▶ WORK INSTRUCTION
Below are the records; give the number of lines in them that include the word "sich", and nothing more.

▶ THE INPUT
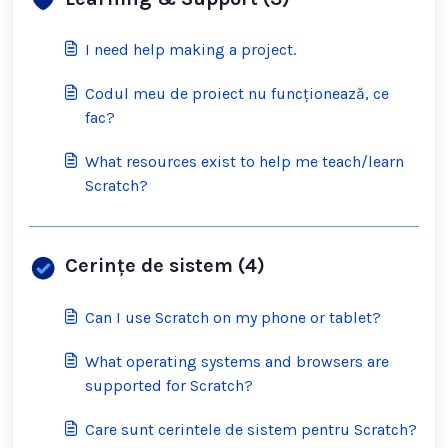
I need help making a project.
Codul meu de proiect nu funcționează, ce
fac?
What resources exist to help me teach/learn
Scratch?
Cerințe de sistem (4)
Can I use Scratch on my phone or tablet?
What operating systems and browsers are
supported for Scratch?
Care sunt cerintele de sistem pentru Scratch?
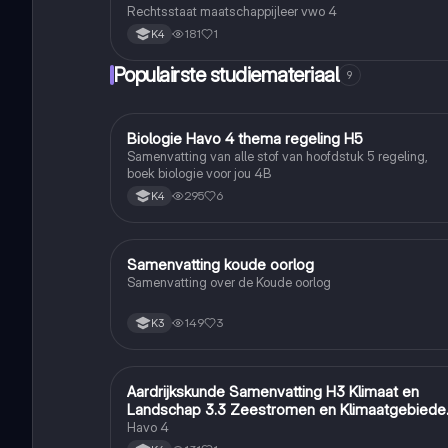
Rechtsstaat maatschappijleer vwo 4
181
1
K4
Populairste studiemateriaal
9
Biologie Havo 4 thema regeling H5
Biologie
Samenvatting van alle stof van hoofdstuk 5 regeling,
boek biologie voor jou 4B
295
6
K4
Samenvatting koude oorlog
Geschiedenis
Samenvatting over de Koude oorlog
149
3
K3
Aardrijkskunde Samenvatting H3 Klimaat en
Aardrijkskunde
Landschap 3.3 Zeestromen en Klimaatgebiede
• BuiteNLand
Havo 4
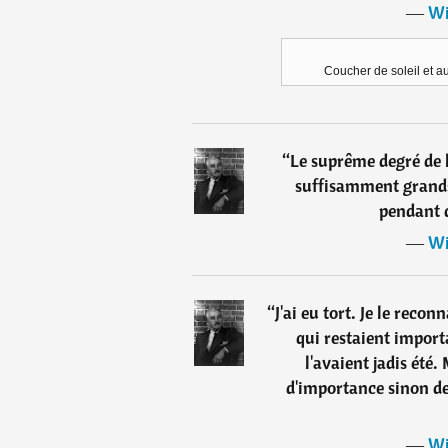
―
Wi
Coucher de soleil et a
“
Le suprême degré de la
suffisamment grands
pendant q
―
Wi
“
J'ai eu tort. Je le reconn
qui restaient import
l'avaient jadis été.
d'importance sinon de
―
Wi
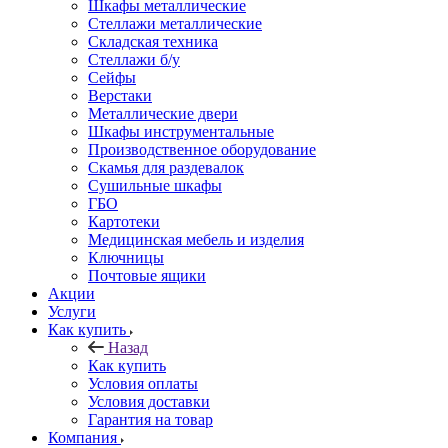
Шкафы металлические
Стеллажи металлические
Складская техника
Стеллажи б/у
Сейфы
Верстаки
Металлические двери
Шкафы инструментальные
Производственное оборудование
Скамья для раздевалок
Сушильные шкафы
ГБО
Картотеки
Медицинская мебель и изделия
Ключницы
Почтовые ящики
Акции
Услуги
Как купить
Назад
Как купить
Условия оплаты
Условия доставки
Гарантия на товар
Компания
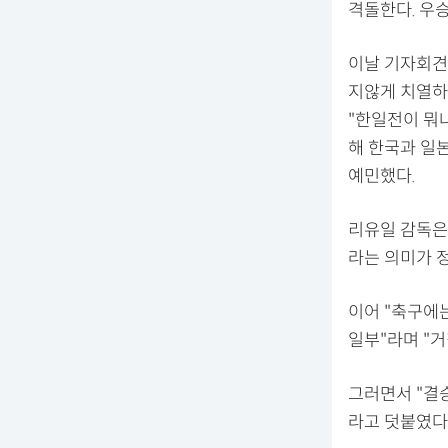
격돌한다. 우승
이날 기자회견
지않게 치열하
"한일전이 뭐냐
해 한국과 일
예민했다.
리유일 감독은 
라는 의미가 
이어 "축구에
일부"라며 "
그러면서 "결
라고 덧붙였다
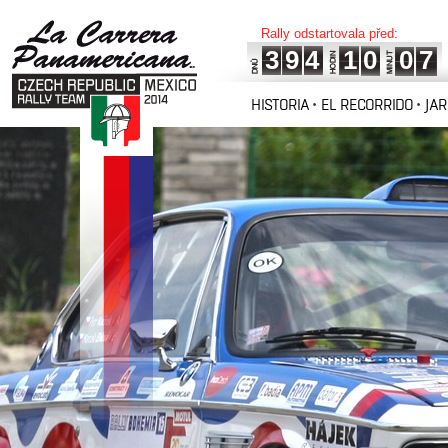
Rally odstartovala před:
3
9
4
1
0
0
7
HISTORIA
EL RECORRIDO
JA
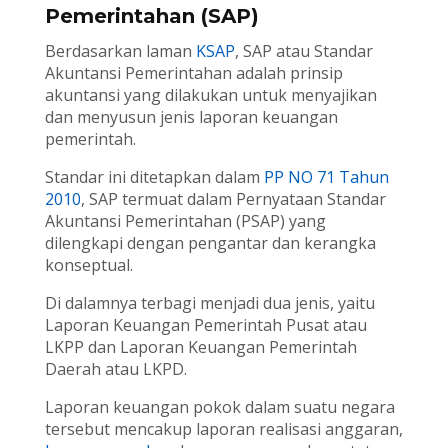
Pemerintahan (SAP)
Berdasarkan laman
KSAP
, SAP atau Standar
Akuntansi Pemerintahan adalah prinsip
akuntansi yang dilakukan untuk menyajikan
dan menyusun jenis laporan keuangan
pemerintah.
Standar ini ditetapkan dalam
PP NO 71 Tahun
2010
, SAP termuat dalam Pernyataan Standar
Akuntansi Pemerintahan (PSAP) yang
dilengkapi dengan pengantar dan kerangka
konseptual.
Di dalamnya terbagi menjadi dua jenis, yaitu
Laporan Keuangan Pemerintah Pusat atau
LKPP dan Laporan Keuangan Pemerintah
Daerah atau LKPD.
Laporan keuangan pokok dalam suatu negara
tersebut mencakup laporan realisasi anggaran,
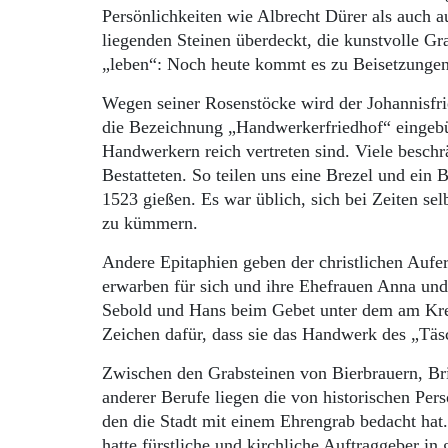
Persönlichkeiten wie Albrecht Dürer als auch a
liegenden Steinen überdeckt, die kunstvolle G
„leben“: Noch heute kommt es zu Beisetzungen 
Wegen seiner Ro­senstöcke wird der Johannisfri
die Be­zeichnung „Handwerkerfriedhof“ eingebü
Handwerkern reich vertreten sind. Viele besch
Bestatteten. So teilen uns eine Brezel und ein 
1523 gießen. Es war üblich, sich bei Zeiten se
zu kümmern.
Andere Epitaphien geben der christlichen Auf
erwarben für sich und ihre Ehefrauen Anna und
Sebold und Hans beim Gebet unter dem am Kreu
Zeichen dafür, dass sie das Handwerk des „Täs
Zwischen den Grabsteinen von Bierbrauern, Br
anderer Berufe liegen die von historischen Per
den die Stadt mit einem Ehrengrab bedacht hat.
hatte fürstliche und kirchliche Auftraggeber i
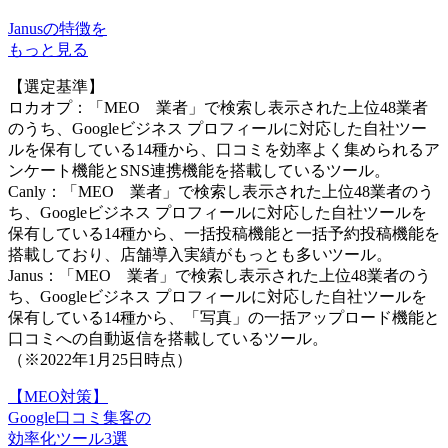
Janusの特徴を
もっと見る
【選定基準】
ロカオプ：「MEO 業者」で検索し表示された上位48業者
のうち、Googleビジネス プロフィールに対応した自社ツー
ルを保有している14種から、口コミを効率よく集められるア
ンケート機能とSNS連携機能を搭載しているツール。
Canly：「MEO 業者」で検索し表示された上位48業者のう
ち、Googleビジネス プロフィールに対応した自社ツールを
保有している14種から、一括投稿機能と一括予約投稿機能を
搭載しており、店舗導入実績がもっとも多いツール。
Janus：「MEO 業者」で検索し表示された上位48業者のう
ち、Googleビジネス プロフィールに対応した自社ツールを
保有している14種から、「写真」の一括アップロード機能と
口コミへの自動返信を搭載しているツール。
（※2022年1月25日時点）
【MEO対策】
Google口コミ集客
の
効率化ツール
3選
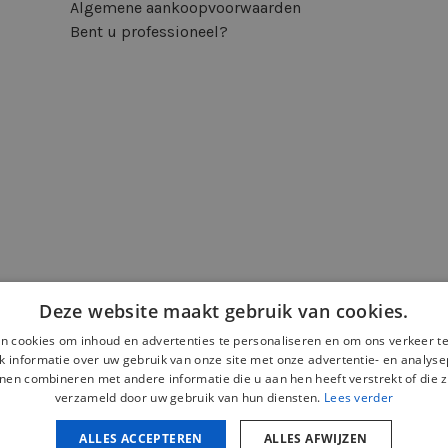
Algemene aankoopvoorwaarden
Bent u professioneel?
Deze website maakt gebruik van cookies.
n cookies om inhoud en advertenties te personaliseren en om ons verkeer te
 informatie over uw gebruik van onze site met onze advertentie- en analyse
nen combineren met andere informatie die u aan hen heeft verstrekt of die z
verzameld door uw gebruik van hun diensten.
Lees verder
ALLES ACCEPTEREN
ALLES AFWIJZEN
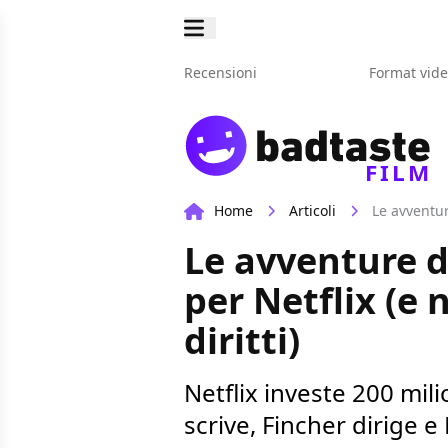
Recensioni
Format vid
FILM
Home
Articoli
Le avventur
Le avventure d
per Netflix (e 
diritti)
Netflix investe 200 mili
scrive, Fincher dirige e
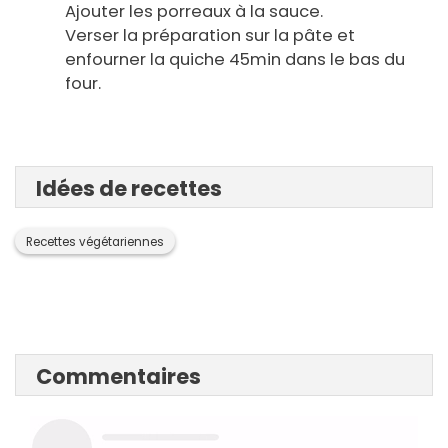
Ajouter les porreaux à la sauce.
Verser la préparation sur la pâte et
enfourner la quiche 45min dans le bas du
four.
Idées de recettes
Recettes végétariennes
Commentaires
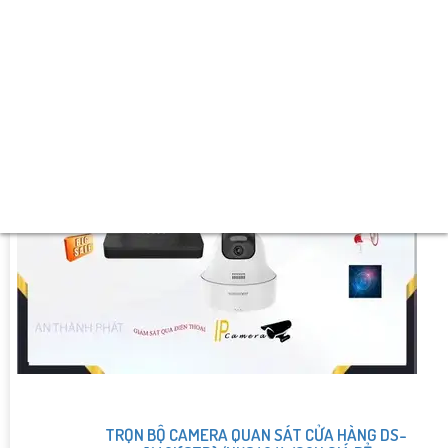
🕸️ Camera Thiết Kế
Thân Plastic.
️📡 Đặt Điểm :
Thu Âm Và Loa.
TRỌN BỘ CAMERA QUAN SÁT CỬA HÀNG DS-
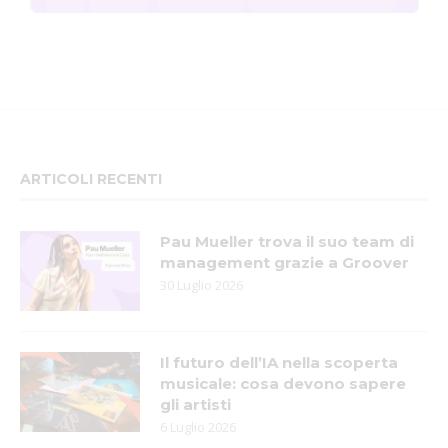
ARTICOLI RECENTI
Pau Mueller trova il suo team di
management grazie a Groover
30 Luglio 2026
Il futuro dell’IA nella scoperta
musicale: cosa devono sapere
gli artisti
6 Luglio 2026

▶ TASK SOLUTION
2